[Assigned task] Could you transcribe every record below exactly, leaving out the pictures?

Saved data entries:

· · · · ·

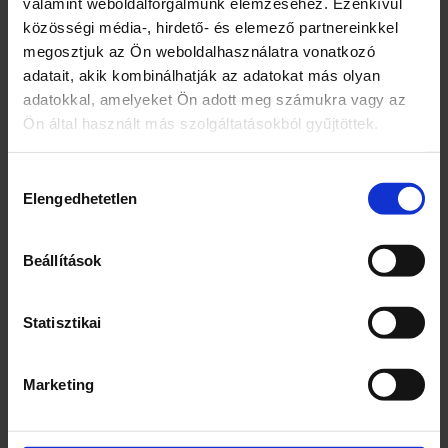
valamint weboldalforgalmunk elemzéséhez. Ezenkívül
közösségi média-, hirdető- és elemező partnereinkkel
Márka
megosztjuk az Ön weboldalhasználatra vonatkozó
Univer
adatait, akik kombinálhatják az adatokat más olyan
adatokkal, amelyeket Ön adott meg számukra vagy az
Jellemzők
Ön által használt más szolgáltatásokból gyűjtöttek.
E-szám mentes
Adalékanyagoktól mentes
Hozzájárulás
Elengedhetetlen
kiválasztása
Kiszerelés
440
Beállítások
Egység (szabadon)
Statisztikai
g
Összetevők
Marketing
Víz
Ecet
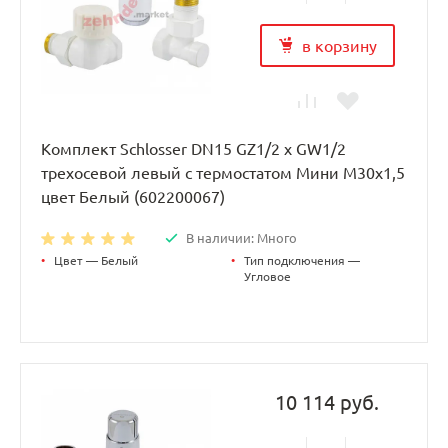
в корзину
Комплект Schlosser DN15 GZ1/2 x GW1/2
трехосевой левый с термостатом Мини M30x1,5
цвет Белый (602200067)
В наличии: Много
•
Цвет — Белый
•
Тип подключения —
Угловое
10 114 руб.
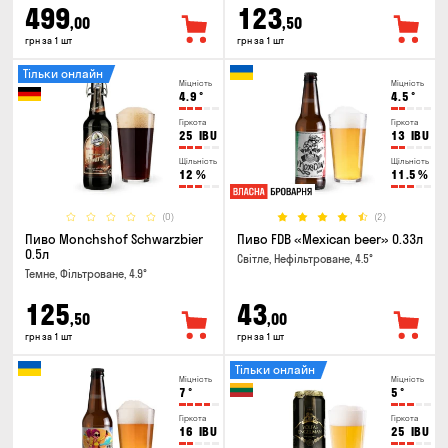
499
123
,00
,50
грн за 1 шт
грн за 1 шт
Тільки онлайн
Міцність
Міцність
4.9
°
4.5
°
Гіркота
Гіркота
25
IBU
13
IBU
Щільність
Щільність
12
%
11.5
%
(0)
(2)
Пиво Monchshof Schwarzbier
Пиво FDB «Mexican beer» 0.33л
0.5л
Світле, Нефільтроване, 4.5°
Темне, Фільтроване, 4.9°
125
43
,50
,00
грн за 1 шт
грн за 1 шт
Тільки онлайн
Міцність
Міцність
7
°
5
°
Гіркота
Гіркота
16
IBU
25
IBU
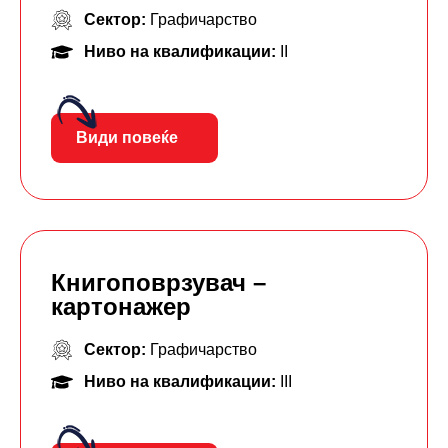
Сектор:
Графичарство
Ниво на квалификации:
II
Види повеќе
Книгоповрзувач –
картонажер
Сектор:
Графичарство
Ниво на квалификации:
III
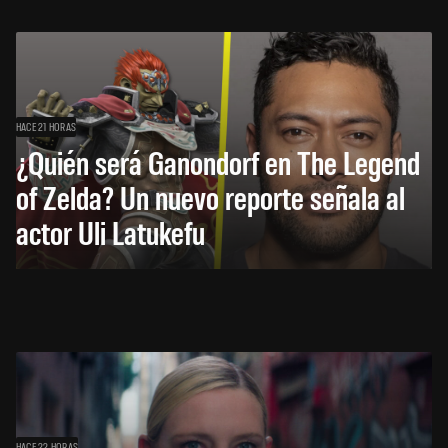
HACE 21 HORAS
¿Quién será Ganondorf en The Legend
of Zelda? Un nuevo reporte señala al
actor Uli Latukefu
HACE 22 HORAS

· · · · ·

[Reply]
valamint weboldalforgalmunk elemzéséhez. Ezenkívül
közösségi média-, hirdető- és elemező partnereinkkel
Márka
megosztjuk az Ön weboldalhasználatra vonatkozó
Univer
adatait, akik kombinálhatják az adatokat más olyan
adatokkal, amelyeket Ön adott meg számukra vagy az
Jellemzők
Ön által használt más szolgáltatásokból gyűjtöttek.
E-szám mentes
Adalékanyagoktól mentes
Hozzájárulás
Elengedhetetlen
kiválasztása
Kiszerelés
440
Beállítások
Egység (szabadon)
Statisztikai
g
Összetevők
Marketing
Víz
Ecet
в корзину
Комплект Schlosser DN15 GZ1/2 x GW1/2
трехосевой левый с термостатом Мини M30x1,5
цвет Белый (602200067)
В наличии: Много
•
Цвет — Белый
•
Тип подключения —
Угловое
10 114 руб.
499
123
,00
,50
грн за 1 шт
грн за 1 шт
Тільки онлайн
Міцність
Міцність
4.9
°
4.5
°
Гіркота
Гіркота
25
IBU
13
IBU
Щільність
Щільність
12
%
11.5
%
(0)
(2)
Пиво Monchshof Schwarzbier
Пиво FDB «Mexican beer» 0.33л
0.5л
Світле, Нефільтроване, 4.5°
Темне, Фільтроване, 4.9°
125
43
,50
,00
грн за 1 шт
грн за 1 шт
Тільки онлайн
Міцність
Міцність
7
°
5
°
Гіркота
Гіркота
16
IBU
25
IBU
Сектор:
Графичарство
Ниво на квалификации:
II
Види повеќе
Книгоповрзувач –
картонажер
Сектор:
Графичарство
Ниво на квалификации:
III
HACE 21 HORAS
¿Quién será Ganondorf en The Legend
of Zelda? Un nuevo reporte señala al
actor Uli Latukefu
HACE 22 HORAS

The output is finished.